Greece borrowed heavily and irresponsibly for decades. Greek politicians deserve punishment and ostracism.

But does this Greek debt to German and French banks give the right to lenders to treat Greece in a detestable and abhorrent way? Like, for instance, depriving the Greek population of the means of livelihood?

An American professor of economics at the University of Texas, James K. Galbraith, denounces the lenders and the EU-IMF in Greece. The EU and IMF, he says, are enforcing "a policy of threats, so as to maintain austerity, foreclosures, and penury in Greece." They should know that threats and deadlines increase instability and capital flight.

Galbraith explains this horror in his book, "Welcome to the Poisoned Chalice: The Destruction of Greece and the Future of Europe" (Yale University Press, 2016).

Galbraith' book is a series of short articles he wrote from 2010 to 2015. Each article-chapter sheds light on the Greek tragedy and the unraveling of Europe.

The story of Galbraith is interesting, honest, passionate, timely, well written, and slightly personal. He considers Yanis Varoufakis, the Marxist finance minister who served the Greek Syriza government in the first five months of 2015, his "very good friend." Galbraith observed the Syriza experiment up close. He started going back and forth from Austin to Athens, serving as a no salaried advisor to Varoufakis.

Galbraith is right in putting his critique of the EU-IMF policies of almost fanatical austerity in the context of Greek realities: Greek population is 3 percent of the population of Europe, and Greek production is smaller than 2 percent of Europe's output. However, the blow of austerity dropped Greek output by 25 percent, sending Greece to a catastrophic 1930s American-like Great Depression. Galbraith saw "only pawn shops" in the avenue from Athens to Pireus.

Galbraith accuses the IMF of deception. IMF got involved in the Greek debt only because it wanted to save the indebted banks. In addition, its director in 2010, Dominique Strauss-Kahn, "wanted to become president of France."

Most of the money IMF-EU have been lending Greece does not go to Greece. It circulates in the European banks. The result of this cruel and dishonest practice is Greek debt keeps increasing and the economic condition of Greece keep deteriorating.

Second, the Greek debt was never "sustainable." Instead of writing-down the Greek debt and recapitalizing the Greek, French and German banks, the EU-IMF launched "a grand experiment in outside control: economic policy run by a creditors' cartel."

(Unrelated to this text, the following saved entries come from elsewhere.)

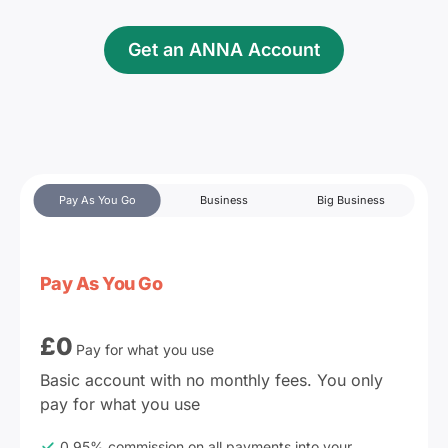
Get an ANNA Account
Pay As You Go
Business
Big Business
Pay As You Go
£
0
Pay for what you use
Basic account with no monthly fees. You only 
pay for what you use
0.95% commission on all payments into your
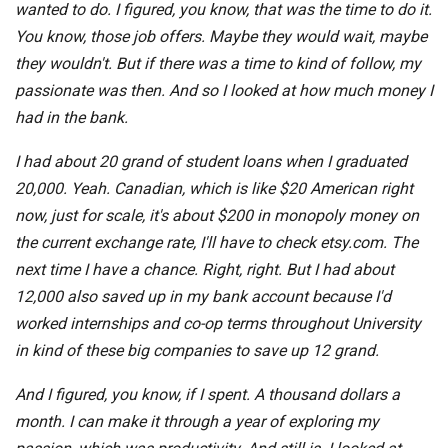
wanted to do. I figured, you know, that was the time to do it.
You know, those job offers. Maybe they would wait, maybe
they wouldn't. But if there was a time to kind of follow, my
passionate was then. And so I looked at how much money I
had in the bank.
I had about 20 grand of student loans when I graduated
20,000. Yeah. Canadian, which is like $20 American right
now, just for scale, it's about $200 in monopoly money on
the current exchange rate, I'll have to check etsy.com. The
next time I have a chance. Right, right. But I had about
12,000 also saved up in my bank account because I'd
worked internships and co-op terms throughout University
in kind of these big companies to save up 12 grand.
And I figured, you know, if I spent. A thousand dollars a
month. I can make it through a year of exploring my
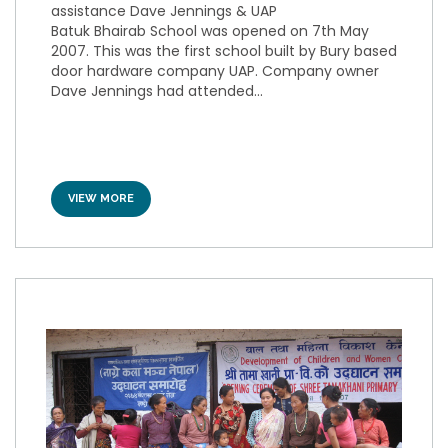
assistance Dave Jennings & UAP
Batuk Bhairab School was opened on 7th May
2007. This was the first school built by Bury based
door hardware company UAP. Company owner
Dave Jennings had attended...
VIEW MORE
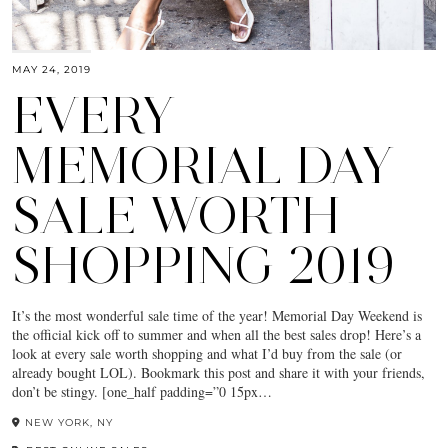
MAY 24, 2019
EVERY
MEMORIAL DAY
SALE WORTH
SHOPPING 2019
It’s the most wonderful sale time of the year! Memorial Day Weekend is
the official kick off to summer and when all the best sales drop! Here’s a
look at every sale worth shopping and what I’d buy from the sale (or
already bought LOL). Bookmark this post and share it with your friends,
don’t be stingy. [one_half padding=”0 15px…
NEW YORK, NY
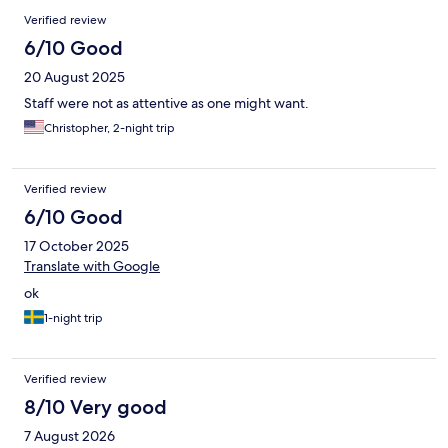
Verified review
6/10 Good
20 August 2025
Staff were not as attentive as one might want.
Christopher, 2-night trip
Verified review
6/10 Good
17 October 2025
Translate with Google
ok
1-night trip
Verified review
8/10 Very good
7 August 2026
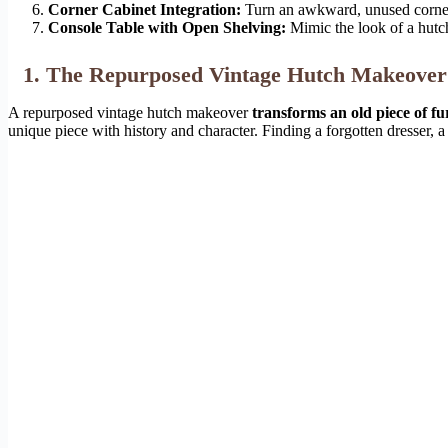
Corner Cabinet Integration:
Turn an awkward, unused corner i
Console Table with Open Shelving:
Mimic the look of a hutch
1. The Repurposed Vintage Hutch Makeover
A repurposed vintage hutch makeover
transforms an old piece of fur
unique piece with history and character. Finding a forgotten dresser, a s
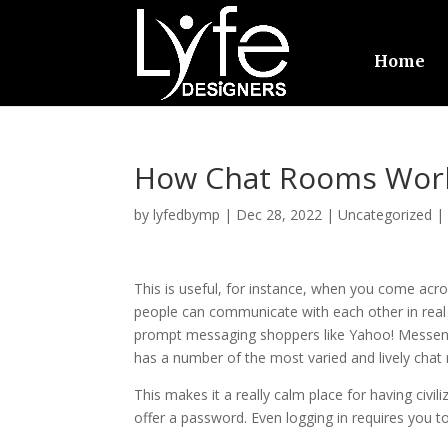
Home
How Chat Rooms Wor
by
lyfedbymp
|
Dec 28, 2022
|
Uncategorized
This is useful, for instance, when you come acr
people can communicate with each other in real t
prompt messaging shoppers like Yahoo! Messeng
has a number of the most varied and lively cha
This makes it a really calm place for having civ
offer a password. Even logging in requires you 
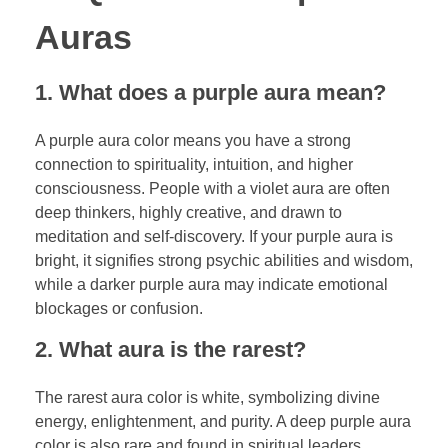
Auras
1. What does a purple aura mean?
A purple aura color means you have a strong
connection to spirituality, intuition, and higher
consciousness. People with a violet aura are often
deep thinkers, highly creative, and drawn to
meditation and self-discovery. If your purple aura is
bright, it signifies strong psychic abilities and wisdom,
while a darker purple aura may indicate emotional
blockages or confusion.
2. What aura is the rarest?
The rarest aura color is white, symbolizing divine
energy, enlightenment, and purity. A deep purple aura
color is also rare and found in spiritual leaders,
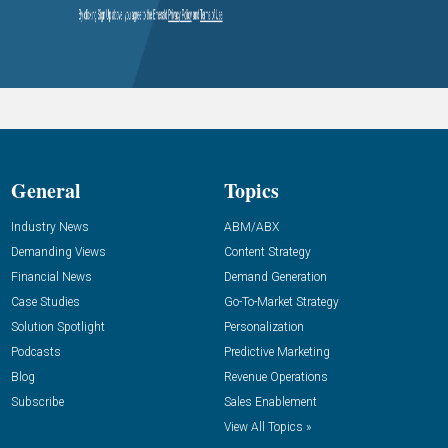
General
Topics
Industry News
ABM/ABX
Demanding Views
Content Strategy
Financial News
Demand Generation
Case Studies
Go-To-Market Strategy
Solution Spotlight
Personalization
Podcasts
Predictive Marketing
Blog
Revenue Operations
Subscribe
Sales Enablement
View All Topics »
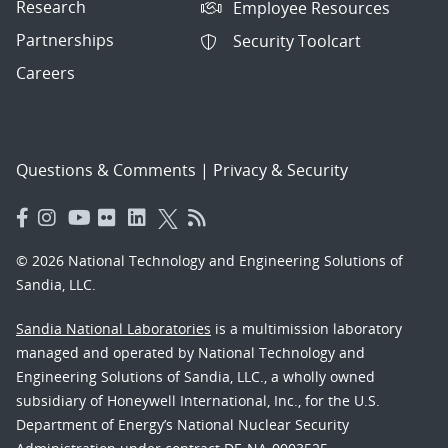
Research
Employee Resources
Partnerships
Security Toolcart
Careers
Questions & Comments
|
Privacy & Security
© 2026 National Technology and Engineering Solutions of
Sandia, LLC.
Sandia National Laboratories
is a multimission laboratory
managed and operated by National Technology and
Engineering Solutions of Sandia, LLC., a wholly owned
subsidiary of Honeywell International, Inc., for the U.S.
Department of Energy’s National Nuclear Security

The Greek drama, Galbraith says, "is only an artifact, a side effect of the global banking and financial disaster." That disaster started rolling to Europe with the meltdown of US banks and Wall Street in 2008. Predatory speculation then guided the lenders and the IMF and EU.

Indeed, Galbraith explains the vindictiveness of the EU-IMF towards Greece as part of "ring-fencing" -- teaching the other potentially bankrupt countries (Ireland, Portugal, Spain and Italy) what to expect should they follow the Greek example.

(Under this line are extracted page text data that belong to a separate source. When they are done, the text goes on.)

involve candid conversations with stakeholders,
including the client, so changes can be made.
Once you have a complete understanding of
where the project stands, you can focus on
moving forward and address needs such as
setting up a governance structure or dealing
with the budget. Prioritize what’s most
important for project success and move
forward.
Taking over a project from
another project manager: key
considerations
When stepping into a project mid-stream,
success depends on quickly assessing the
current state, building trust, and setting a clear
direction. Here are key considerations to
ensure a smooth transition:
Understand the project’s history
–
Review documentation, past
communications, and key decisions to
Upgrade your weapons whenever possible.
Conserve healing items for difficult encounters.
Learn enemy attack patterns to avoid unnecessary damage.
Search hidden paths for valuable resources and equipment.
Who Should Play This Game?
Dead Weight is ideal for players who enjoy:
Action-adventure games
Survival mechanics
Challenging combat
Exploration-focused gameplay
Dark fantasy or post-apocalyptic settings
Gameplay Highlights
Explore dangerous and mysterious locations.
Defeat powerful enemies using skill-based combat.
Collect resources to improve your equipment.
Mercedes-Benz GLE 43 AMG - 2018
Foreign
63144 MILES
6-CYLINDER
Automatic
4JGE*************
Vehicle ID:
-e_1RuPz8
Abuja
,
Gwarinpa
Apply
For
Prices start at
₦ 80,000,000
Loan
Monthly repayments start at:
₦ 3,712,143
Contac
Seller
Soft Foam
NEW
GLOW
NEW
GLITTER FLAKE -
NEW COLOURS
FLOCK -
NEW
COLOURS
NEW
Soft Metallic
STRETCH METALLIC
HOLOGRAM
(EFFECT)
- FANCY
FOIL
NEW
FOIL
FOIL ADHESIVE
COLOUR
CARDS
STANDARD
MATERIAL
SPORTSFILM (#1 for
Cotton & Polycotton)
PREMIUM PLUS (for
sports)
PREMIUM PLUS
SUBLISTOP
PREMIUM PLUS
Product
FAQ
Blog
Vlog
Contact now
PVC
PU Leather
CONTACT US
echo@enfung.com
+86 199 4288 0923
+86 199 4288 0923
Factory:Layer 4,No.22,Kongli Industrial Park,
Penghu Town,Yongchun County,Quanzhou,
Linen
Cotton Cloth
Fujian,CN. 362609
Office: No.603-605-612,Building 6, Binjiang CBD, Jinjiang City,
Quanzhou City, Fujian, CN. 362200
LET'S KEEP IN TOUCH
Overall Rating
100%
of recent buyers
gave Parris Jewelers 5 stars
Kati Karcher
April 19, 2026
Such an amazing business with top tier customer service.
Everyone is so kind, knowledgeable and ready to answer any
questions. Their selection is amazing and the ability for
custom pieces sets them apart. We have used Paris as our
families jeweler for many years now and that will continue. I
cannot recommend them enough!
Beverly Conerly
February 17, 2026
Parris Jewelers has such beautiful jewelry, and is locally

Galbraith denounced the auctioning of Greek public assets by EU-IMF as "moral abomination." He said the leaders of such a scheme are "incompetent beyond all reasonable imagining."

Galbraith concluded that the continuation of brutal austerity in Greece and, to a lesser extent, other peripheral countries - Ireland, Portugal, Spain, and Italy - is preparing the road to popular rebellion in Europe.

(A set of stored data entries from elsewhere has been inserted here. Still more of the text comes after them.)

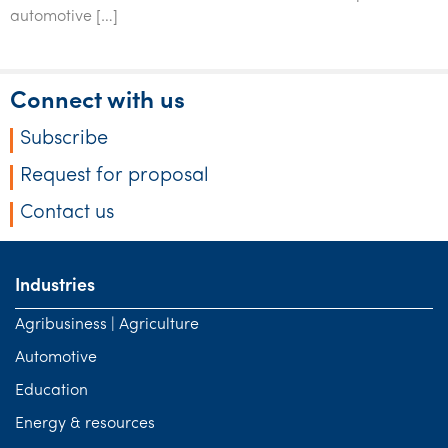
Tourism, hospitality & gaming
automotive […]
Connect with us
Subscribe
Request for proposal
Contact us
Industries
Agribusiness | Agriculture
Automotive
Education
Energy & resources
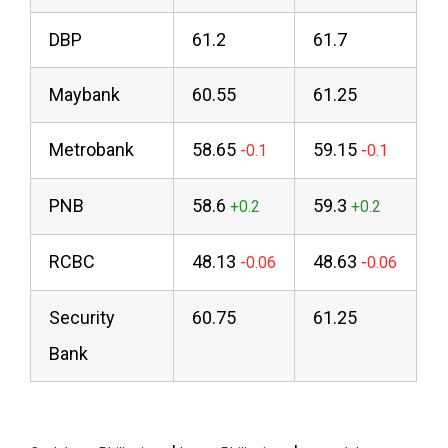
DBP
61.2
61.7
Maybank
60.55
61.25
Metrobank
58.65
59.15
PNB
58.6
59.3
RCBC
48.13
48.63
Security
60.75
61.25
Bank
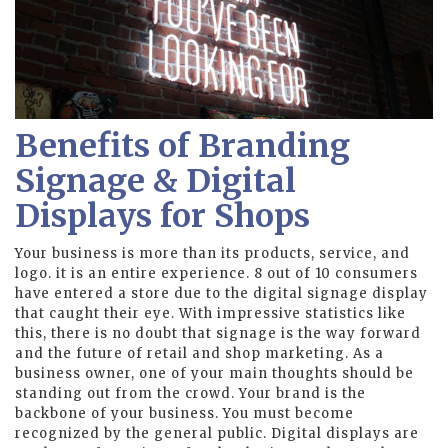
Benefits of Branding
Signage & Digital
Displays for Shops
Your business is more than its products, service, and
logo. it is an entire experience. 8 out of 10 consumers
have entered a store due to the digital signage display
that caught their eye. With impressive statistics like
this, there is no doubt that signage is the way forward
and the future of retail and shop marketing. As a
business owner, one of your main thoughts should be
standing out from the crowd. Your brand is the
backbone of your business. You must become
recognized by the general public. Digital displays are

Galbraith, however, misjudged the Syriza government. He said Syriza "may be Europe's best hope." I disagree. I find it hostile to Greek civilization, which is the foundation of the West. The prime minister, Alexis Tsipras, lied to the Greeks. In a July 2015 referendum he encouraged, the Greeks said NO to austerity. Yet Tsipras went to Germany and said YES to austerity.

Galbraith said, "Tsipras is the real thing." He is not. He has become Germany's messenger boy. His open borders policy has been catastrophic, inundating Greece with Moslem refugees. These refugees threaten the survival of the country.

The Greeks are now between the Scylla of the lenders and the Charybdis of the Syriza government and Moslem refugees.

This honest difference of opinion does not affect the value of Galbraith's book. It is necessary reading and I recommend it highly.